Oh, Frank. Big, scared tears roll down Mom’s cheeks. She hooks her hands over Dad’s wrists like she might fall if she doesn’t. I know it’s hard, that it hurts, but you’ve got to try. We’ve got Lizzie to think about now. After so long, so many times that I … that we l-lost … Frank, she’s just a little girl. What about her? What if one of those things—

I’ll be okay. Lizzie can tell they’ve forgotten her, because they jump as if she’s suddenly popped into this Now right out of the Dark Passages. I bet I can help.

No. Now it’s her dad who shakes his head. No, Lizzie, you don’t know what you’re saying. This is not for you. It’s too dangerous.

Frank. Mom’s face is wet. Did you just hear yourself? Don’t you understand that you are risking us by risking yourself?
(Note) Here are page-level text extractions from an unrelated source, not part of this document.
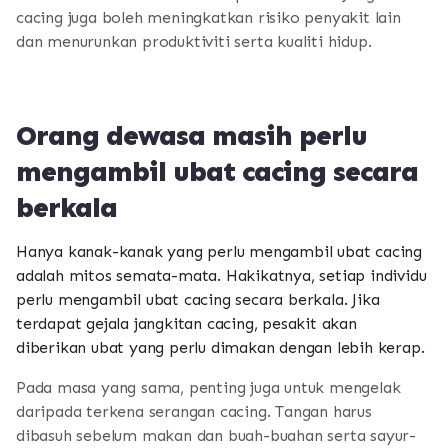
cacing juga boleh meningkatkan risiko penyakit lain
dan menurunkan produktiviti serta kualiti hidup.
Orang dewasa masih perlu
mengambil ubat cacing secara
berkala
Hanya kanak-kanak yang perlu mengambil ubat cacing
adalah mitos semata-mata. Hakikatnya, setiap individu
perlu mengambil ubat cacing secara berkala. Jika
terdapat gejala jangkitan cacing, pesakit akan
diberikan ubat yang perlu dimakan dengan lebih kerap.
Pada masa yang sama, penting juga untuk mengelak
daripada terkena serangan cacing. Tangan harus
dibasuh sebelum makan dan buah-buahan serta sayur-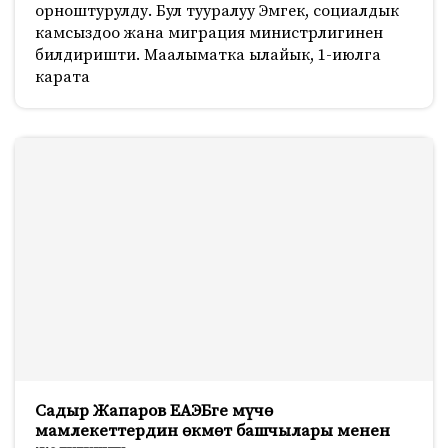
орноштурулду. Бул тууралуу Эмгек, социалдык
камсыздоо жана миграция министрлигинен
билдиришти. Маалыматка ылайык, 1-июлга
карата
Садыр Жапаров ЕАЭБге мүчө
мамлекеттердин өкмөт башчылары менен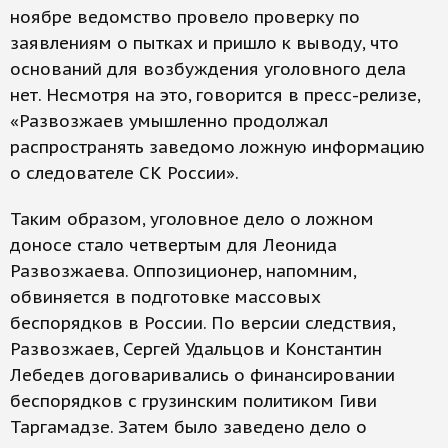
ноябре ведомство провело проверку по
заявлениям о пытках и пришло к выводу, что
оснований для возбуждения уголовного дела
нет. Несмотря на это, говорится в пресс-релизе,
«Развозжаев умышленно продолжал
распространять заведомо ложную информацию
о следователе СК России».
Таким образом, уголовное дело о ложном
доносе стало четвертым для Леонида
Развозжаева. Оппозиционер, напомним,
обвиняется в подготовке массовых
беспорядков в России. По версии следствия,
Развозжаев, Сергей Удальцов и Константин
Лебедев договаривались о финансировании
беспорядков с грузинским политиком Гиви
Таргамадзе. Затем было заведено дело о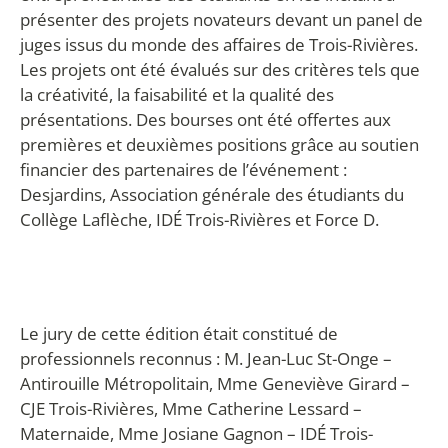
présenter des projets novateurs devant un panel de
juges issus du monde des affaires de Trois-Rivières.
Les projets ont été évalués sur des critères tels que
la créativité, la faisabilité et la qualité des
présentations. Des bourses ont été offertes aux
premières et deuxièmes positions grâce au soutien
financier des partenaires de l’événement :
Desjardins, Association générale des étudiants du
Collège Laflèche, IDÉ Trois-Rivières et Force D.
Le jury de cette édition était constitué de
professionnels reconnus : M. Jean-Luc St-Onge –
Antirouille Métropolitain, Mme Geneviève Girard –
CJE Trois-Rivières, Mme Catherine Lessard –
Maternaide, Mme Josiane Gagnon – IDÉ Trois-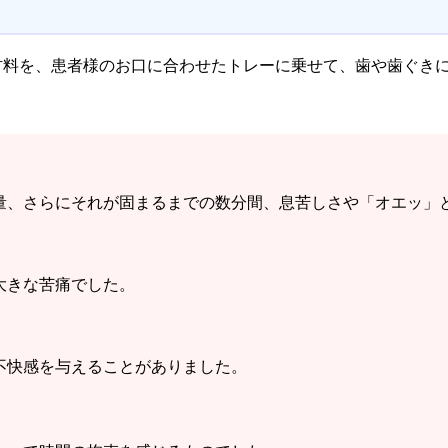
材料を、患者様のお口に合わせたトレーに乗せて、歯や歯ぐき
量、さらにそれが固まるまでの数分間、息苦しさや「オエッ」
大きな苦痛でした。
不快感を与えることがありました。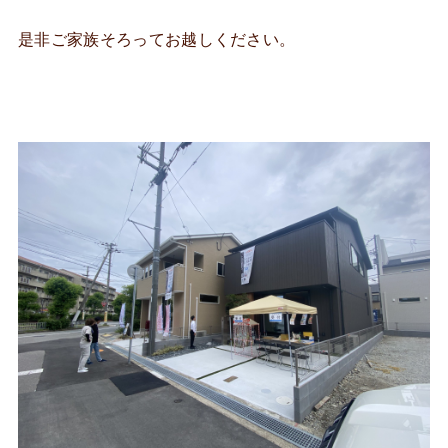
是非ご家族そろってお越しください。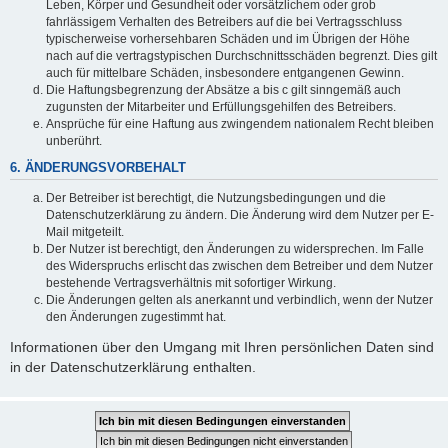
Leben, Körper und Gesundheit oder vorsätzlichem oder grob
fahrlässigem Verhalten des Betreibers auf die bei Vertragsschluss
typischerweise vorhersehbaren Schäden und im Übrigen der Höhe
nach auf die vertragstypischen Durchschnittsschäden begrenzt. Dies gilt
auch für mittelbare Schäden, insbesondere entgangenen Gewinn.
Die Haftungsbegrenzung der Absätze a bis c gilt sinngemäß auch
zugunsten der Mitarbeiter und Erfüllungsgehilfen des Betreibers.
Ansprüche für eine Haftung aus zwingendem nationalem Recht bleiben
unberührt.
6. ÄNDERUNGSVORBEHALT
Der Betreiber ist berechtigt, die Nutzungsbedingungen und die
Datenschutzerklärung zu ändern. Die Änderung wird dem Nutzer per E-
Mail mitgeteilt.
Der Nutzer ist berechtigt, den Änderungen zu widersprechen. Im Falle
des Widerspruchs erlischt das zwischen dem Betreiber und dem Nutzer
bestehende Vertragsverhältnis mit sofortiger Wirkung.
Die Änderungen gelten als anerkannt und verbindlich, wenn der Nutzer
den Änderungen zugestimmt hat.
Informationen über den Umgang mit Ihren persönlichen Daten sind
in der Datenschutzerklärung enthalten.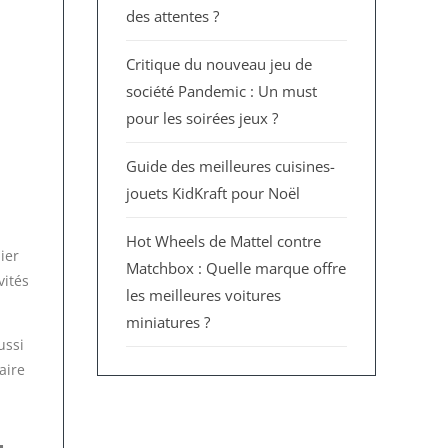
des attentes ?
Critique du nouveau jeu de
société Pandemic : Un must
pour les soirées jeux ?
Guide des meilleures cuisines-
jouets KidKraft pour Noël
Hot Wheels de Mattel contre
ier
Matchbox : Quelle marque offre
vités
les meilleures voitures
miniatures ?
ussi
aire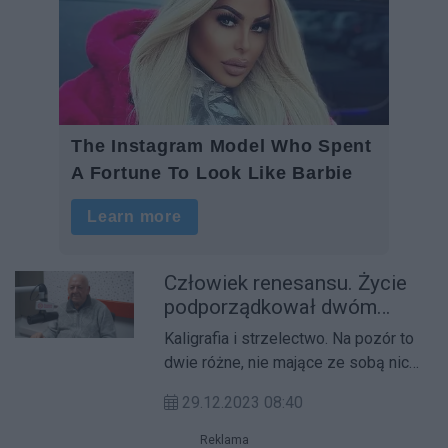
Człowiek renesansu. Życie
podporządkował dwóm
wielkim pasjom
Kaligrafia i strzelectwo. Na pozór to
dwie różne, nie mające ze sobą nic
wspólnego profesje. Jest jednak coś,
29.12.2023 08:40
co je łączy - koncentracja.
Reklama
Meredith. Sweetheart. Dad’s eyes are watery and red. I know you’re afraid, but I’m still here, and I would sell my soul for you, I would die for you, I would take your place and never think twice, but please, please, don’t ask me to stop. You don’t understand what could happen. I swear, Love, I’ve still got it under control—

Control? Mom screams. She pulls away from Dad, leaving him with nothing but air. You’ve got it under control? Then what the hell was that woman doing in our attic?

3

SO, IN THE end, Dad promises to stop working on the new book, not to try writing it again or even make notes to squirrel away in London. Not one word. He swears to let this story fade away. Cross his heart.

Hope to die.

4

TWO MONTHS LATER, Mom sends Lizzie to call her father for supper.

This is the first time since the crazy lady that Lizzie’s gone to Dad’s barn, which broods on a hill. Mom’s told her to stay away: Your father needs space and time to mourn. Like the book inside, Dad has to rot.
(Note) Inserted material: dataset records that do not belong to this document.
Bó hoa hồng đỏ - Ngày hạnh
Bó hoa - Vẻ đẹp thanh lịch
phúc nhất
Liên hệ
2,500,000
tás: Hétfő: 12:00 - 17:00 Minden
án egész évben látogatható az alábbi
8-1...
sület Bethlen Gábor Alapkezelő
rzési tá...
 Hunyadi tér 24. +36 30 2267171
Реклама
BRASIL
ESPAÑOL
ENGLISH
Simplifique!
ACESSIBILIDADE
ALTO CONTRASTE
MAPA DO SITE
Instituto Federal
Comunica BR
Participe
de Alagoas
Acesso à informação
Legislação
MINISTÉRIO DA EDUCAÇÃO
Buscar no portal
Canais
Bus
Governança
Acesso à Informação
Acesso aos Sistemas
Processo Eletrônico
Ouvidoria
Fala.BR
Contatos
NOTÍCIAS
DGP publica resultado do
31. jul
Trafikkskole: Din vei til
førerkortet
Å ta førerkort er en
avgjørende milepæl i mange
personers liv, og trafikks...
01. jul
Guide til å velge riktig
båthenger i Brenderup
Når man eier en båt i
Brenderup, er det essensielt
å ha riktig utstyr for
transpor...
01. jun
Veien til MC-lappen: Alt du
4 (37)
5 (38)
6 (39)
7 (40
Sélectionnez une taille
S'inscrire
Lizzie’s missed the loft. Before, Dad let her play as he worked, and she made up tons of adventures for her dolls with all her special Lizzie-symbols: squiggles, triangles, spirals, curlicues, arrows, ziggies, zaggies, diddlyhumps, swoozels, and more things with special Lizzie-names. Just a different way of making book-worlds for her dolls, that’s all. Not that either parent knows what she can do. If her mom found out? Oh boy, watch out. So she doesn’t tell. No big deal. No one’s ever gotten hurt.

Well … not counting the monster-doll, which started out life as a daddy-doll but got left in her mom’s Kugelrohr oven too long on accident because Mom let her set the timer and Lizzie messed up. The heat was so bad the monster-doll’s glass head melted, his eyes slumping into this giant, creepy, violet third eye. Afterward, the monster-doll was really cranked, like, Hello, what were you thinking, you stupid little kid? She tried explaining it wasn’t on purpose, but oh boy, the monster-doll wasn’t having any of that. Mom said he was ruined and tossed the monster-doll into the discards bucket, but Lizzie felt guilty because the whole thing really was her fault. So, quiet as a mouse, she snuck back into Mom’s workshop and fished the monster-doll’s head from the bucket.

Problem is … her stomach gets a squiggly feeling whenever they play. The inside of the monster-doll’s head is all gluey-ooky, the thoughts sticky as spiderwebs. Every time she pulls out, she worries there’s a tiny bit of her left all tangled with him. Sometimes, she even wonders if she oughtn’t to swoosh the monster-doll to a special Now where he can’t hurt anyone. She hasn’t, though.